## Work required
Your reply should consist of the entries, copied exactly and stripped of images.

┌─ Records for the task

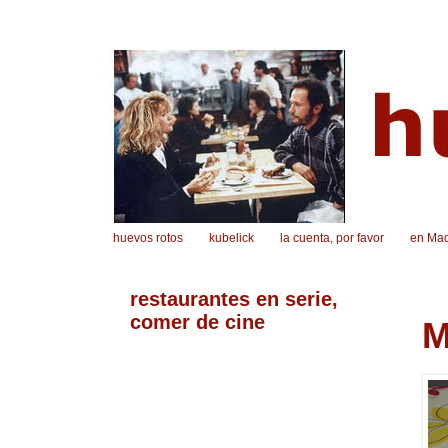
huevos rotos
kubelick
la cuenta, por favor
en Mad
restaurantes en serie,
comer de cine
M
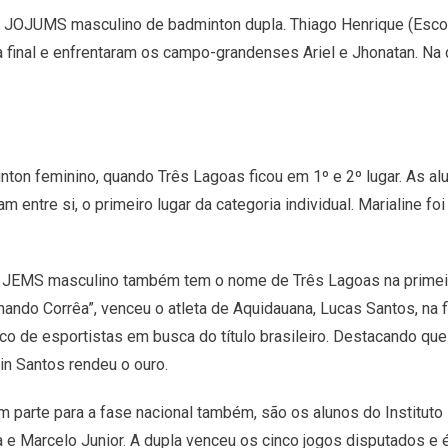
 JOJUMS masculino de badminton dupla. Thiago Henrique (Escol
à final e enfrentaram os campo-grandenses Ariel e Jhonatan. Na
ton feminino, quando Três Lagoas ficou em 1º e 2º lugar. As alu
m entre si, o primeiro lugar da categoria individual. Marialine 
JEMS masculino também tem o nome de Três Lagoas na primeir
nando Corrêa”, venceu o atleta de Aquidauana, Lucas Santos, na f
co de esportistas em busca do título brasileiro. Destacando que
in Santos rendeu o ouro.
 parte para a fase nacional também, são os alunos do Instituto
 e Marcelo Junior. A dupla venceu os cinco jogos disputados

└─

## Output
huevos rotos
kubelick
la cuenta, por favor
en Mad
restaurantes en serie,
comer de cine
M
 JOJUMS masculino de badminton dupla. Thiago Henrique (Escol
à final e enfrentaram os campo-grandenses Ariel e Jhonatan. Na
ton feminino, quando Três Lagoas ficou em 1º e 2º lugar. As alu
m entre si, o primeiro lugar da categoria individual. Marialine 
JEMS masculino também tem o nome de Três Lagoas na primeir
nando Corrêa”, venceu o atleta de Aquidauana, Lucas Santos, na f
co de esportistas em busca do título brasileiro. Destacando que
in Santos rendeu o ouro.
 parte para a fase nacional também, são os alunos do Instituto
 e Marcelo Junior. A dupla venceu os cinco jogos disputados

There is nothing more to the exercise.